A fast algorithm to compute a curve of confidence upper bounds for the False Discovery Proportion using a reference family with a forest structure
Guillermo Durand
TL;DR
The paper tackles the challenge of computing a full curve of post hoc FDP bounds $V^*_{\mathfrak{R}}(S_t)$ along a nested sequence of hypothesis sets, by exploiting forest-structured reference families. It introduces pruning of the forest and, most importantly, a fast $O(m|\mathcal{K}|)$ curve-computation algorithm that maintains per-region counters and a partition to update the curve efficiently; the core identity $V^*_{\mathfrak{R}}(S_t)=\sum_{k\in\mathcal{P}^t} \zeta_k \wedge |S_t\cap R_k|$ enables linear-time progression along the path. The authors provide a rigorous proof framework for the curve updates, implement the methods in the RR-base package, and demonstrate substantial speedups via numerical experiments across large-scale scenarios.

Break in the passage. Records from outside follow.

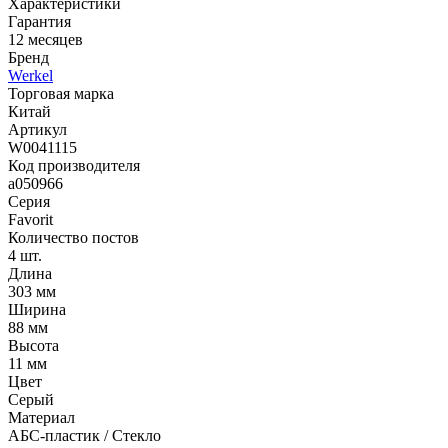
Характеристики
Гарантия
12 месяцев
Бренд
Werkel
Торговая марка
Китай
Артикул
W0041115
Код производителя
a050966
Серия
Favorit
Количество постов
4 шт.
Длина
303 мм
Ширина
88 мм
Высота
11 мм
Цвет
Серый
Материал
АБС-пластик / Стекло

This work significantly improves the practicality of extensive FDP-bound exploration in high-dimensional multiple testing, enabling exact curve computation and broader empirical study of post hoc inference strategies.
Abstract
This paper presents a new algorithm (and an additional trick) that allows to compute fastly an entire curve of post hoc bounds for the False Discovery Proportion when the underlying bound $V^*_{\mathfrak{R}}$ construction is based on a reference family $\mathfrak{R}$ with a forest structure {à} la Durand et al. (2020). By an entire curve, we mean the values $V^*_{\mathfrak{R}}(S_1),\dotsc,V^*_{\mathfrak{R}}(S_m)$ computed on a path of increasing selection sets $S_1\subsetneq\dotsb\subsetneq S_m$, $|S_t|=t$. The new algorithm leverages the fact that going from $S_t$ to $S_{t+1}$ is done by adding only one hypothesis.